Shipbrokers play a vital role in international shipping and maritime commerce. They engage in the business of finding charters for shipowners or tonnage for the requirements of shippers. Negotiations for ship fixtures are carried out by skilled brokers who are presumed to be acquainted with port facilities and the size of ships that can safely berth at these facilities. These professionals must also have a thorough working knowledge of the various clauses contained in charter parties relating to particular vessel trades. The brokers will generally receive commissions on the agreed or estimated freights that will be carried.

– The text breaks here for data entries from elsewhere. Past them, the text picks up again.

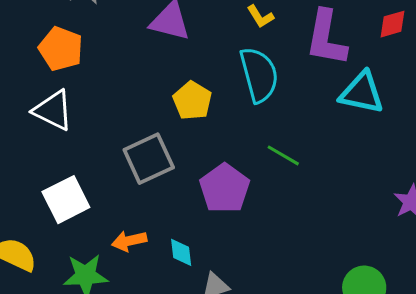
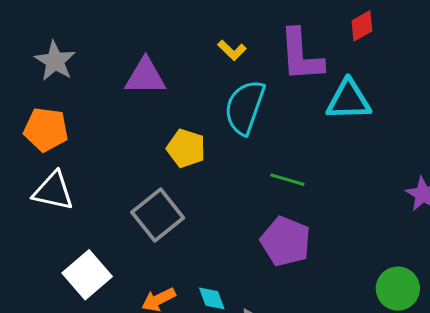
cyan semicircle: (259, 75) -> (245, 107), turned -132
purple pentagon: (225, 188) -> (286, 241), moved

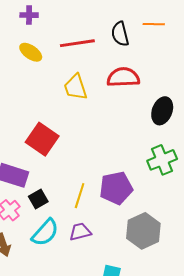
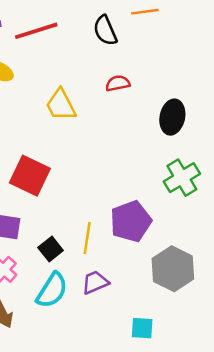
red line: (77, 43) -> (36, 31), moved
red semicircle: (123, 77) -> (118, 83), size x0.6
black square: (38, 199) -> (51, 249), moved

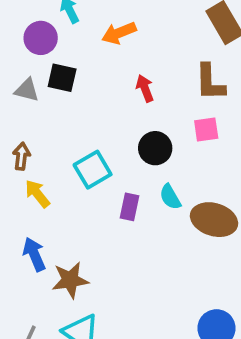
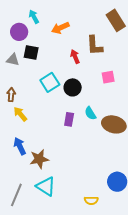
brown L-shape: (210, 82) -> (95, 45), moved
black circle: (155, 148) -> (73, 87), moved
cyan square: (93, 170) -> (50, 82), moved

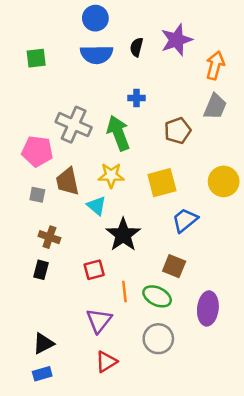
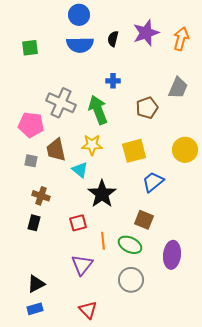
orange arrow: (215, 65) -> (181, 39), moved
red triangle: (106, 362) -> (88, 310), moved, turned -42

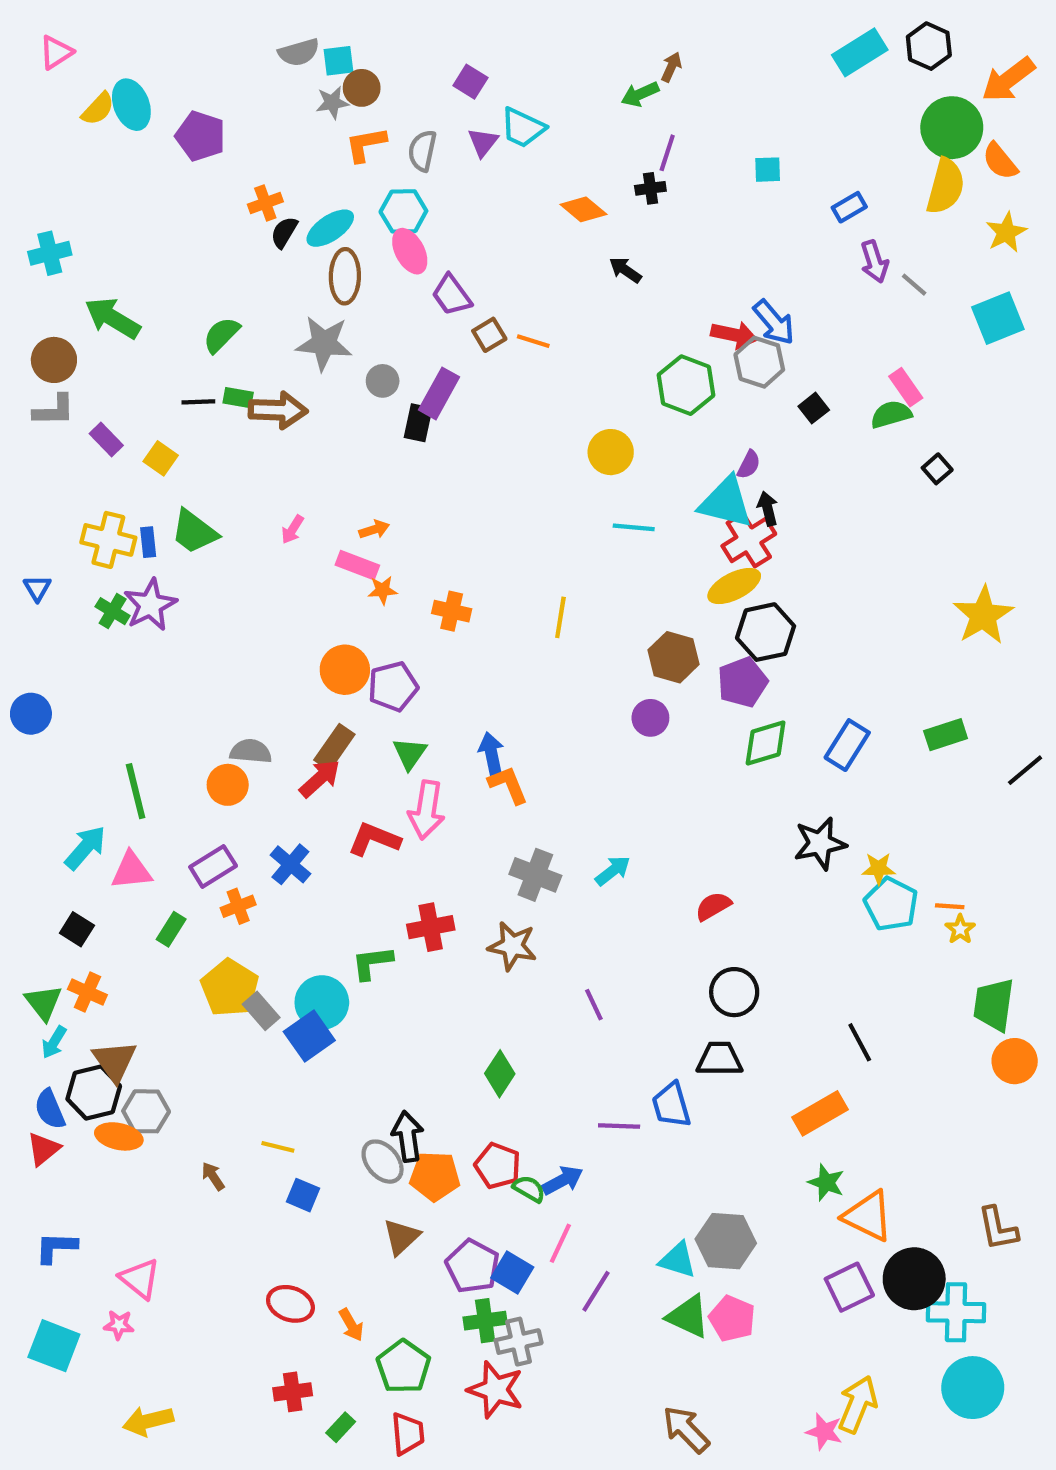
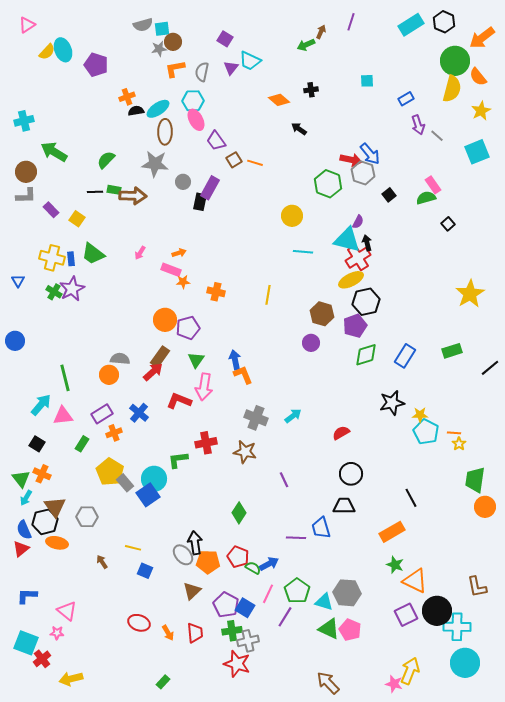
purple line: (667, 153) -> (351, 22), moved
black semicircle: (284, 232) -> (136, 111), turned 49
gray hexagon: (146, 1111) -> (87, 517), moved
green pentagon: (403, 1367) -> (297, 591), moved
red cross: (293, 1392) -> (42, 659), moved, turned -30
red trapezoid: (408, 1434) -> (195, 633), moved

The recently reported Harvey Mullion v. Caverton case, 2008 AMC 2361 (S.D.N.Y. 2008) raises a point of some importance to those engaged in the shipbrokerage business. The central issue was whether a claim for shipbrokerage commissions was a maritime claim under U.S. law that could form the basis for a maritime attachment within the meaning of Rule B of the Supplemental Rules of Certain Admiralty and Maritime Claims of the Federal Rules of Civil Procedure (commonly referred to as “Rule B”).
By way of background, there are two methods for attaching property to secure maritime claims in the U.S.. The first is to arrest the offending property (the ship). The claimant may then litigate the dispute and, if successful, have the vessel sold by the U.S. Marshal to satisfy the maritime claim.
The second method is the process maritime attachment. This unique admiralty procedure predates the U.S. Constitution and permits federal courts to grant creditors ex-parte orders to obtain security for maritime claims against non-resident defendants over whom the court has no personal jurisdiction. This simple and relatively inexpensive method is permitted even when the merits of the dispute will be decided in a foreign forum.
Property of the defendant found within the judicial district will be attached if the defendant cannot be found within the district. The property may consist of cargo, charter hire, freights, sub-freight, etc. However, the property need not be maritime in nature. Bank accounts, chattels, credits, account receivables and real property are all attachable.
As most dollar wire transfers in international business transactions are cleared through New York City banks, the Rule B procedure permits claimants to garnish defendants’ funds electronically passing through these banks up to the value of the claims, plus costs, anticipated interest and attorney fees. The garnished property can be liquidated at a later date to satisfy a subsequent judgment.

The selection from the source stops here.